Illinois Democrats no cure for what ails Obama
CHICAGO (Reuters) - Still reeling from the loss of the late Edward Kennedy's Senate seat to Republicans in Massachusetts, Barack Obama's Democrats now face the prospect of losing the president's old Senate seat in Illinois.
The Democratic candidate Alexi Giannoulias is trailing Republican Mark Kirk in opinion polls ahead of November's election in which Republicans are aiming to erase Democratic majorities in the U.S. Senate and House of Representatives.
Giannoulias's struggles come at a time when Illinois Democrats appear to be in disarray.
Scott Cohen, a pawnbroker-turned-politician who won the Democratic nomination to run for lieutenant governor, is fending off accusations that he brutalized women.
The Illinois legislature impeached and removed Democrat Rod Blagojevich as governor in January 2009, and he has been charged with racketeering, fraud, lying to investigators and other criminal activity tied to schemes that included trying to sell Obama's former U.S. Senate seat.
Prosecutors investigated, but ultimately opted not to charge Democratic Senator Roland Burris, the former Illinois attorney general who Blagojevich had appointed to serve the remainder of Obama's term, over his contacts with Blagojevich's brother before being appointed.
"Illinois politics has a life of its own.
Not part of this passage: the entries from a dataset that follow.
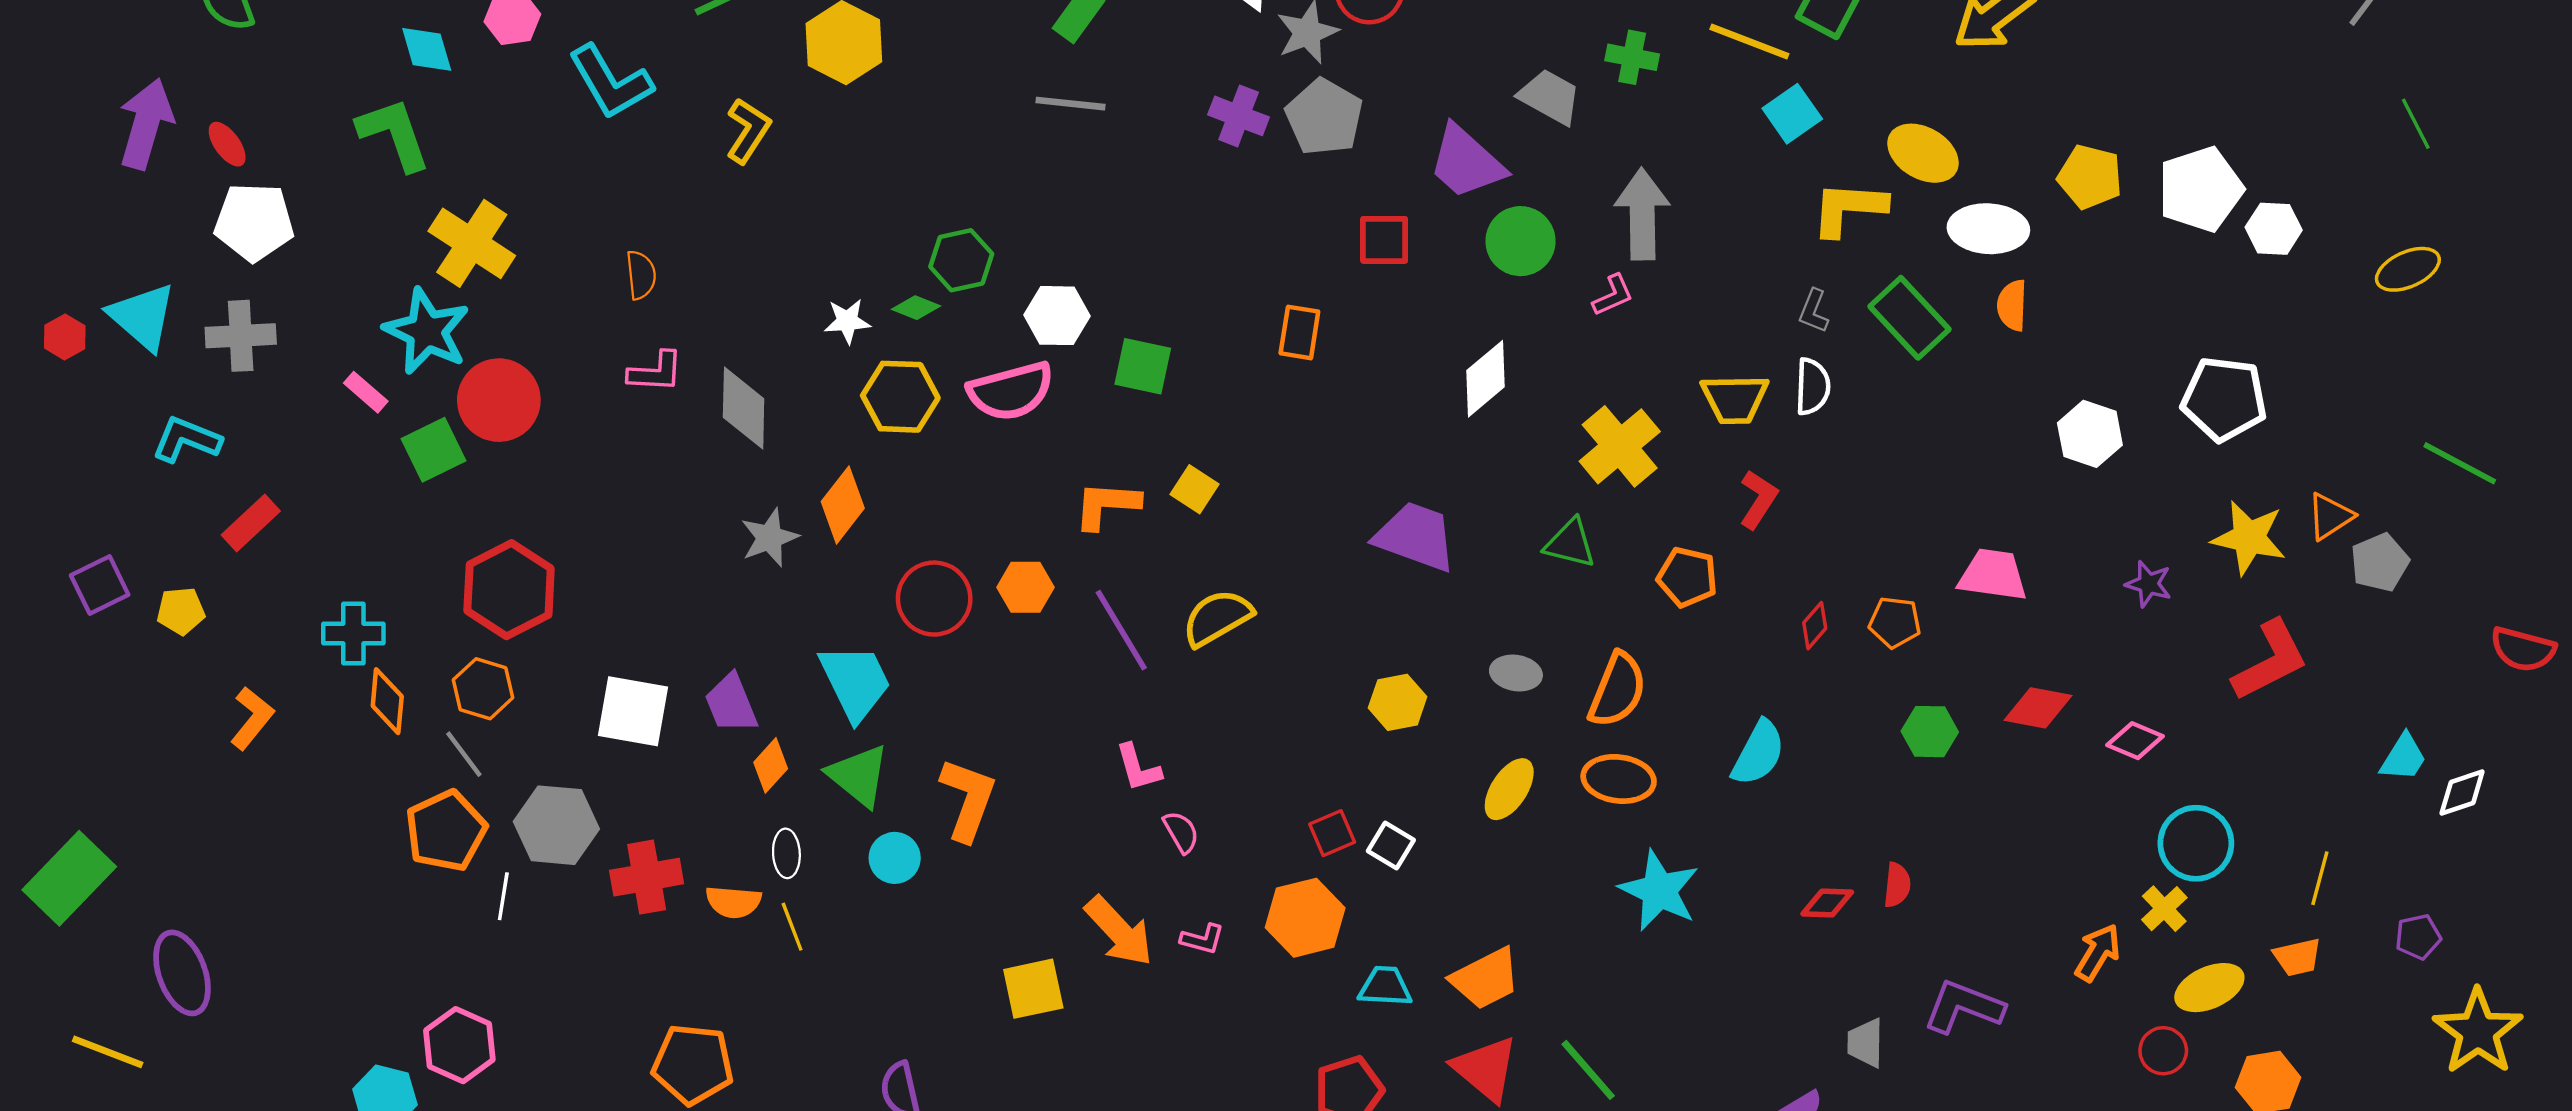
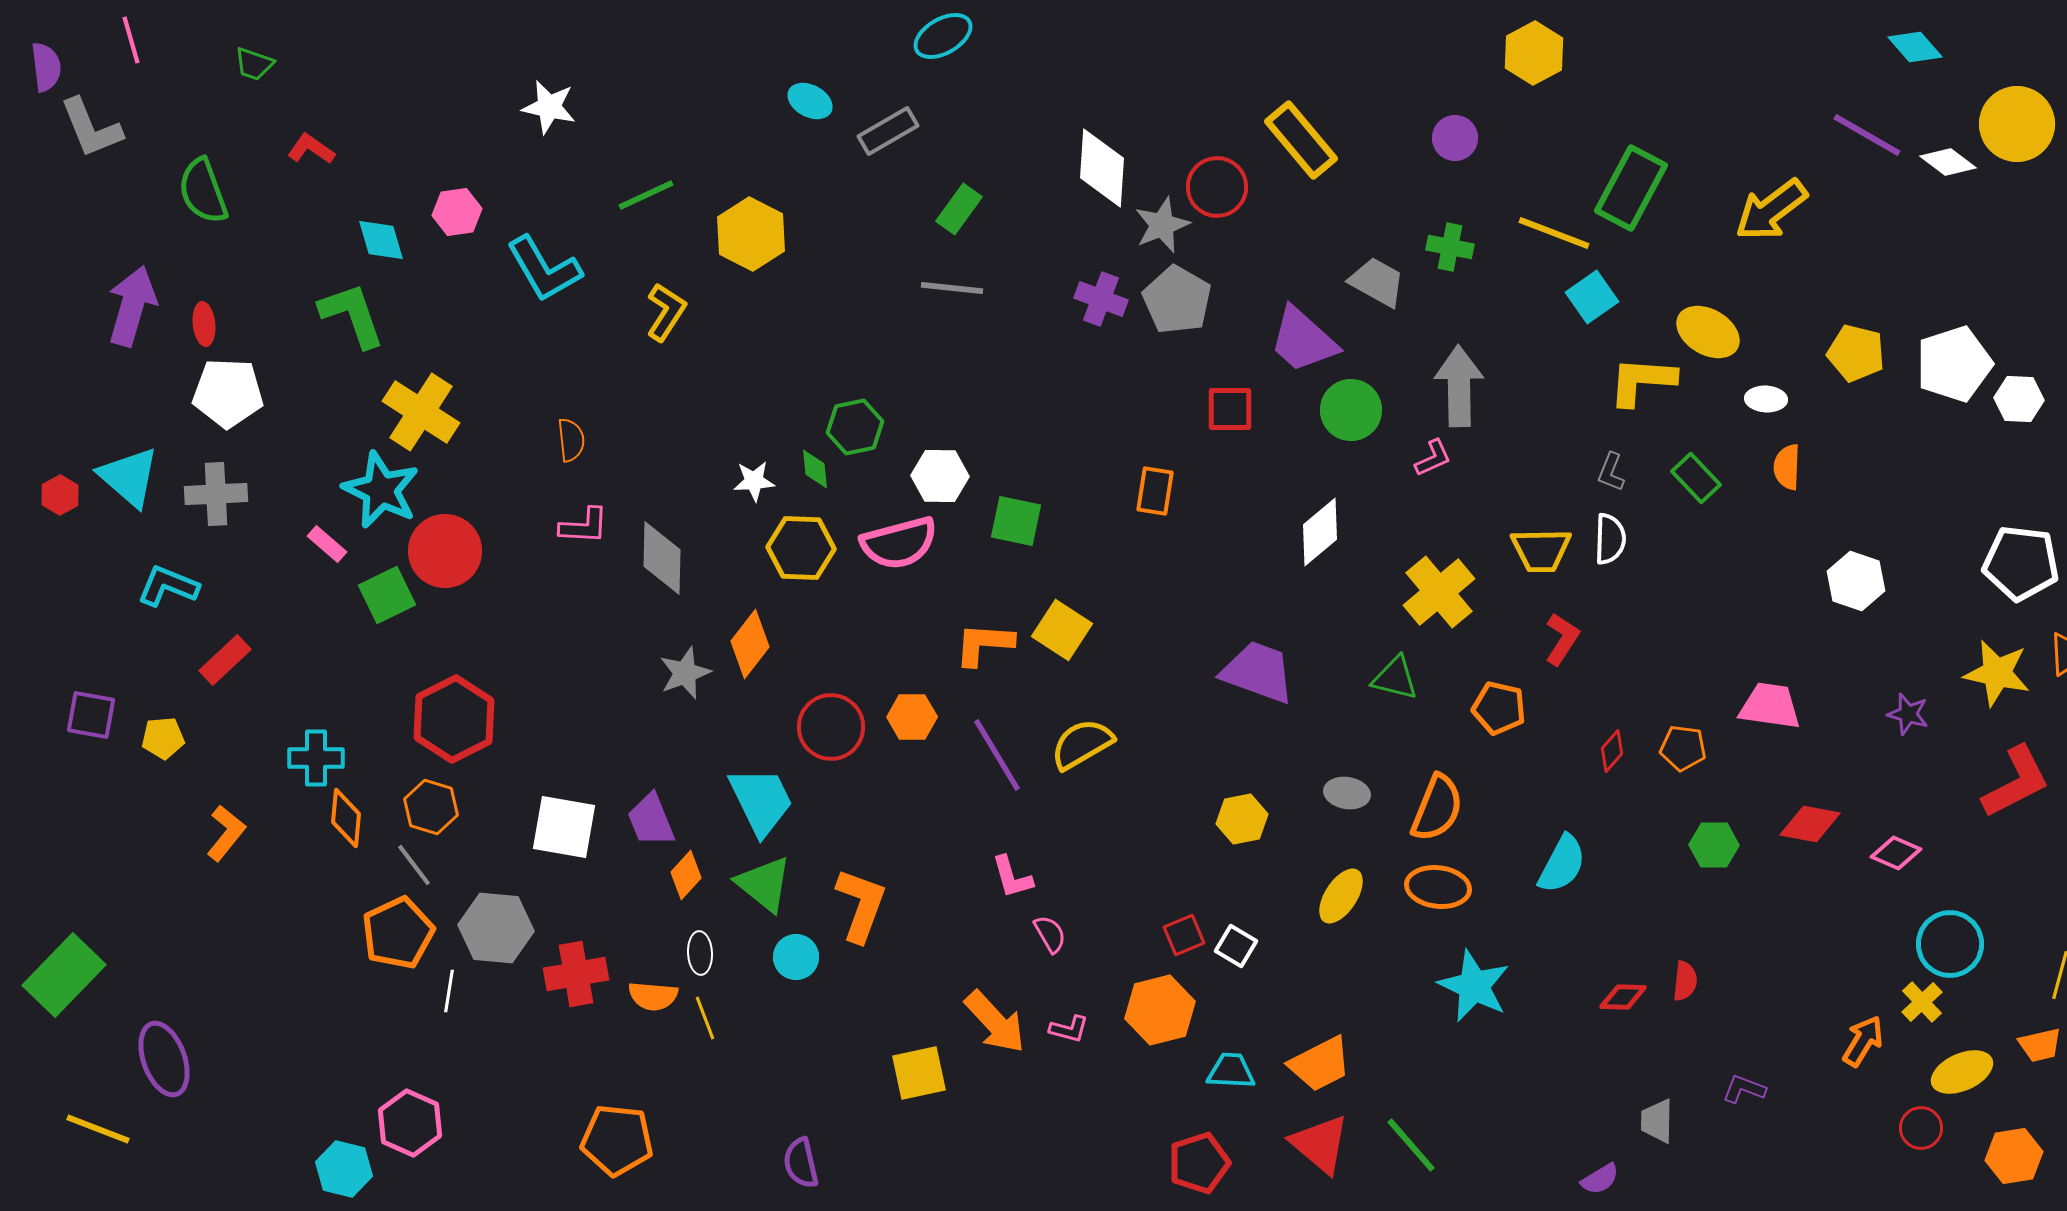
red ellipse: (227, 144) -> (204, 324), turned 30
white ellipse: (1988, 229) -> (1766, 399), size x0.6
green diamond: (916, 308) -> (815, 469), turned 63
green rectangle: (1909, 318) -> (1696, 478), size x0.7
white pentagon: (2224, 399) -> (2021, 563), moved
yellow square: (1195, 489) -> (1062, 630), size x1.4
purple square: (100, 585) -> (91, 715), turned 36
purple L-shape: (1964, 1007) -> (1744, 1089), size x0.6

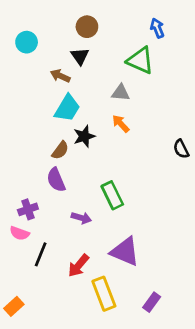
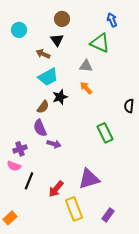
cyan trapezoid: (67, 108) -> (48, 77), turned 30
black semicircle: (181, 149) -> (129, 106), turned 32
green rectangle: (112, 195) -> (105, 133), moved
purple arrow: (81, 218) -> (54, 144), moved
purple triangle: (125, 252) -> (89, 179), turned -40

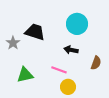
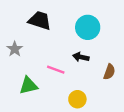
black trapezoid: (35, 32) -> (40, 21), moved
pink line: (59, 70) -> (56, 70), moved

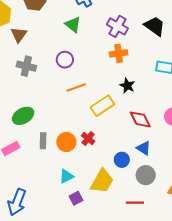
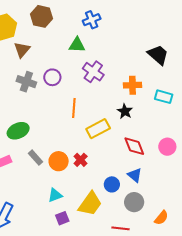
green triangle: (73, 24) -> (77, 45), turned -42
purple cross: (117, 26) -> (93, 72), moved
orange cross: (119, 53) -> (132, 85), moved
purple circle: (65, 60) -> (52, 77), moved
orange line: (76, 88) -> (74, 108), turned -72
gray rectangle: (43, 141) -> (35, 158), turned -49

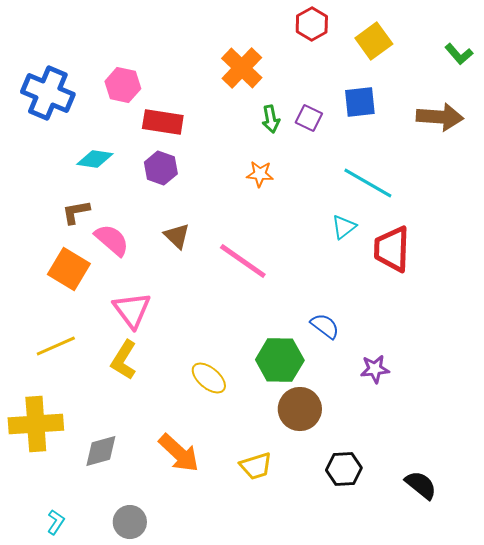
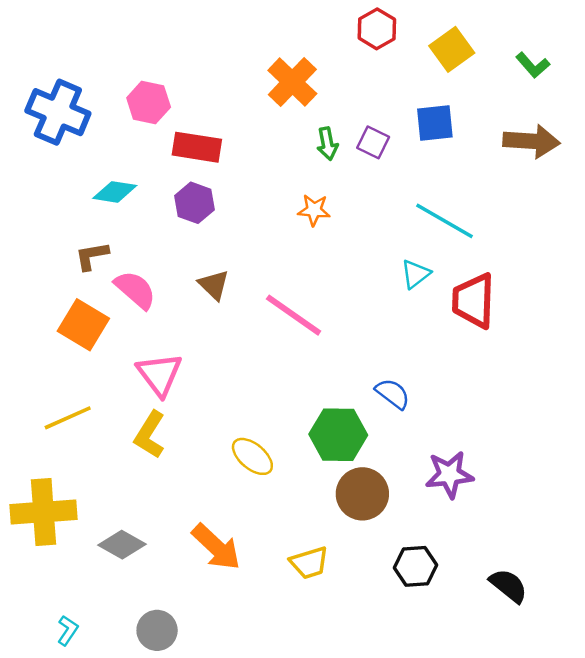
green L-shape: (459, 54) -> (533, 65), moved
purple star: (375, 369) -> (449, 475), moved, size x1.4
gray diamond: (101, 451) -> (122, 545), turned 45

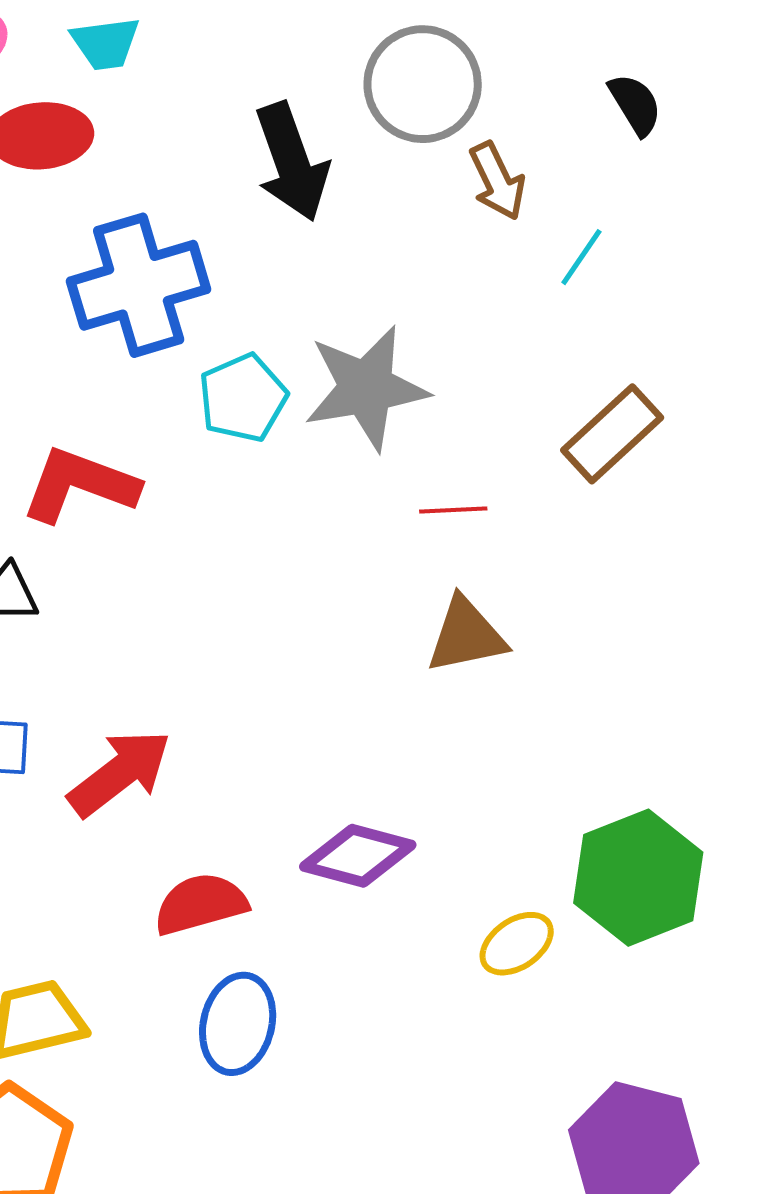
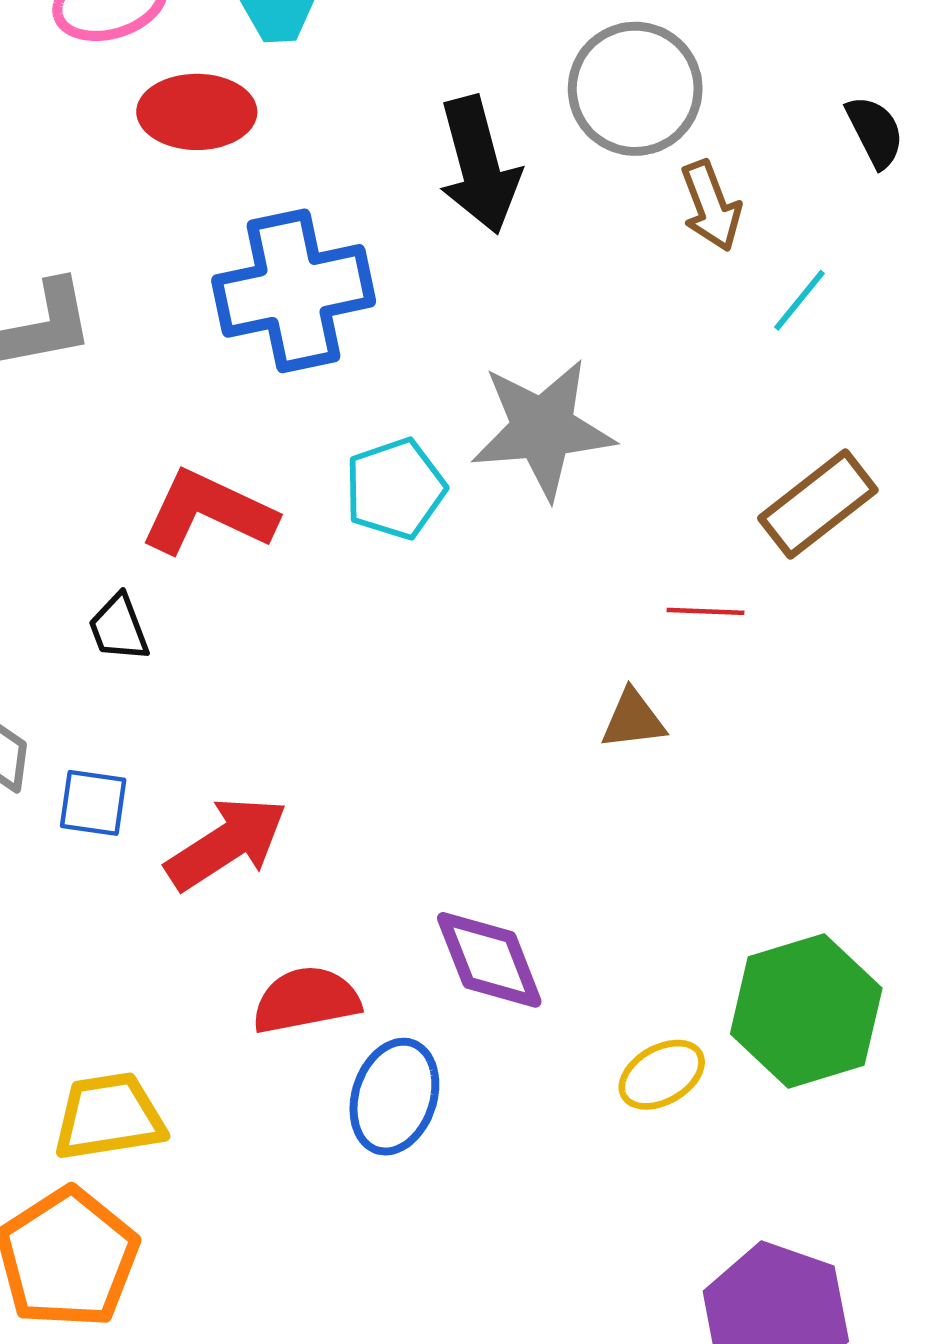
cyan pentagon: (243, 398) -> (395, 489), moved
red line: (453, 510) -> (706, 611), moved
brown triangle: (466, 635) -> (633, 719), size x0.7
purple diamond: (358, 856) -> (489, 960), turned 49
blue ellipse: (238, 1024) -> (394, 1097), moved

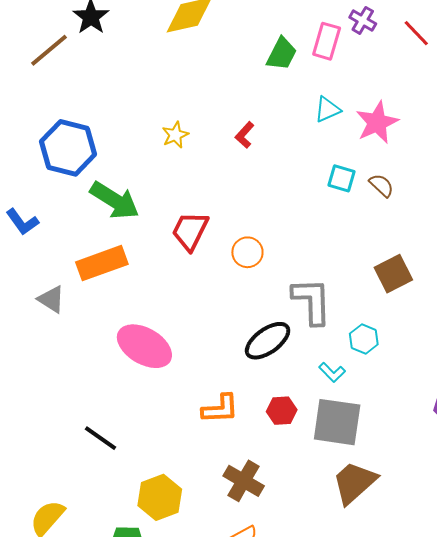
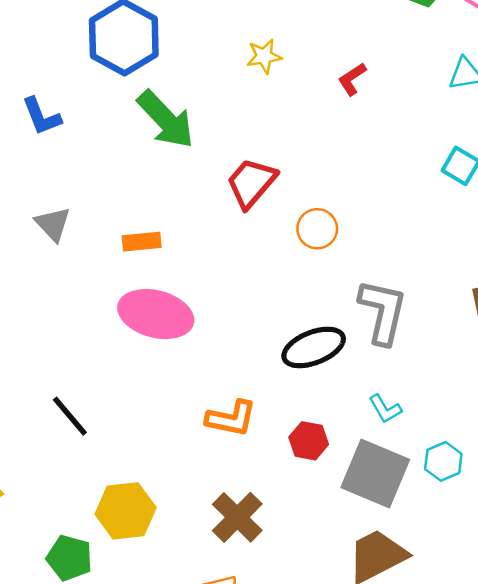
orange rectangle: (102, 263) -> (142, 242), moved, size x0.6
cyan hexagon: (364, 339) -> (443, 461), moved
pink ellipse: (144, 346) -> (156, 314), turned -30

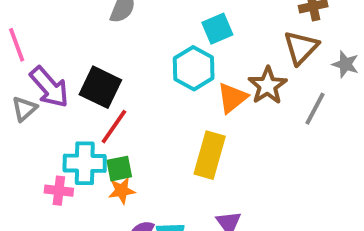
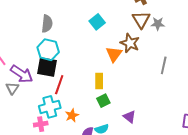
gray star: (345, 64) -> (158, 24), moved
cyan hexagon: (194, 68) -> (48, 50), moved
gray line: (315, 109) -> (164, 65), moved
yellow rectangle: (210, 155) -> (99, 81), moved, size x0.7
green square: (119, 169) -> (103, 101), moved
There is the symbolism of possibly losing the seat he (Obama) once held in Illinois, but he has 500 other things to think about," said political analyst Michael Mezey of DePaul University in Chicago.
Giannoulias, 33, serves as state treasurer. Republicans are spotlighting the soured real estate portfolio at the Giannoulias family's Broadway Bank, including loans to Michael "Jaws" Giorango, a convicted prostitution ring operator.
Broadway Bank was recently ordered by government regulators to raise additional capital -- after Giannoulias received his share of $70 million in proceeds following his father's death.
Giannoulias is trailing Kirk 46 percent to 40 percent in the latest opinion poll ahead of their November showdown.
The loss of the Illinois Senate race would represent a serious setback for Democrats. Losing control of either the Senate or House of Representatives could undermine Obama's ability to get key legislative initiatives approved.
Republican Scott Brown was sworn in as a U.S. senator on Thursday, depriving the Democrats of a 60-vote super-majority in the Senate, making it harder for Obama to pursue his agenda including healthcare reform. Brown won the Massachusetts Senate race to replace Kennedy, who died of cancer last year.
Cohen's woes have added to the Democrats' problems in the state. His former wife said he flew into steroid-fueled rages and later failed to make child support payments while he aired a campaign ad blitz touting job fairs he had organized.
Cohen said a 2005 domestic abuse accusation that he held a knife to the throat of his then-girlfriend was untrue. The charge was dropped when the woman, an accused prostitute who Cohen said was his masseuse, did not show up in court.
His would-be boss, incumbent Governor Patrick Quinn, said on Thursday that Cohen should drop off the Democratic ticket if he cannot get past those problems.
The deficit-riddled state dominated by Democrats has been downgraded by the debt ratings agencies and ranks above only California. Quinn proposed a 50 percent tax increase, but he quickly dropped the idea and the deficit has ballooned.